“How scary is it, exactly?” asked Sadie.
“Not very,” I said. “It’s mainly for little kids, so it can’t be too scary.”
“But what about Jed?” she asked about her almost-three-year-old brother. “He does NOT like the dark.”
“He’ll be okay, because he’ll be with me and Daddy and you and Josie and Adelaide. It’ll be fun.”
“Well, okay, if you say so… but I don’t know about this.”
We were on our way to our first ever Haunted Hayride experience, and I think maybe 9-year-old Sadie (who is not overly fond of anything that’s weird or creepy) may have been inquiring about the scariness factor as much for her own sake as for her little brother’s.
Dressed in “doubles” (it snowed – in October! – the day before), all the kids waddled out to the car in 2 shirts, 2 pairs of pants, 2 pairs of socks, 2 hats, coats, gloves, snow boots and scarves.
“I can’t put my arms down!” quipped Sadie. “Look, I’m Ralphie’s little brother.”
“MOM, it’s not that cold! I am burning up! I will die if I have to wear all of this!” moaned Josie (whose overly-dramatic 8-year-old tendencies have been driving me crazy this week.) “Are you SERIOUS? Two hats. Two HATS? I only have one head!”
“Just put them on and get in the car. Last year, everyone was sick the whole month of October and I do NOT want anyone to end up in the hospital with pneumonia again.

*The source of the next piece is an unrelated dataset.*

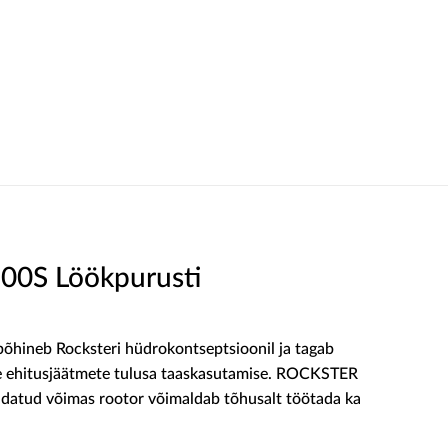
0S Löökpurusti
õhineb Rocksteri hüdrokontseptsioonil ja tagab
ste ehitusjäätmete tulusa taaskasutamise. ROCKSTER
datud võimas rootor võimaldab tõhusalt töötada ka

Ever!”
After stuffing everyone in to their respective seat-belts, we finally made it to the hayride. We parked (along with a hundred other cars) amidst the dirt-covered snow hills from that morning’s plowing. “That dirty snow looks like Oreo crumbs!” said Adelaide. Then we picked our way through the crowded parking lot and wound ourselves through the muddy cattle-chute maze to take our place in the 7:30pm line. It was pretty cold as we stood there listening to Monster Mash (over and over) – but at least it wasn’t raining!
Jedidiah was excited to see that our wagon was being pulled by a big farm tractor. He does “love him a big ol’ tractor!” We loaded up – all six of us squished onto a wooden bench with Jed on one end and Sadie on the other. The ride itself was fun and it ended up being just the right mix of spooky and funny. Sadie especially enjoyed the corny jokes along the way: why didn’t the skeleton cross the road? Because it didn’t have any guts!
We liked the cage full of dancing skeletons, the King Kong, the Monster Thrift Store, the scary pirate ship and the alien scenes set up throughout the woods. Sadie and I jumped when a “ghost” jumped out at us from the bushes and we all laughed our way through one of the little haunted mazes (well, Adelaide laughed until we came out and then she decided she hadn’t liked it after all…so she cried.)
Josie gave her little sister a piggyback ride to make her feel better, then sat down to rest on a bench next to a stuffed scarecrow – or so she thought. She yelled then laughed when the scarecrow turned and looked right at her!
The kids all stuck close when we walked through the creepy graveyard, and Josie was the only one willing to go into the haunted house (aka tent) with her dad. Everyone else decided we had had enough thrills and chills for one night.
We finished the evening by watching the Glow Stick Dancers (dressed all in black and lit up only by glow sticks – it sounds weird, but it was pretty cool) while we devoured some delicious hot mini-donuts dipped in maple glaze.
On the way out, we barely made it through four pony rides before the cold rain started. We lost one hat and one mitten on our dash to the car, but that was a small sacrifice to pay for a great night of family fun.
“Too scary?” I asked Sadie, once we were all tucked in to the warm car.
“Nope,” she said. “I think that was just about right.”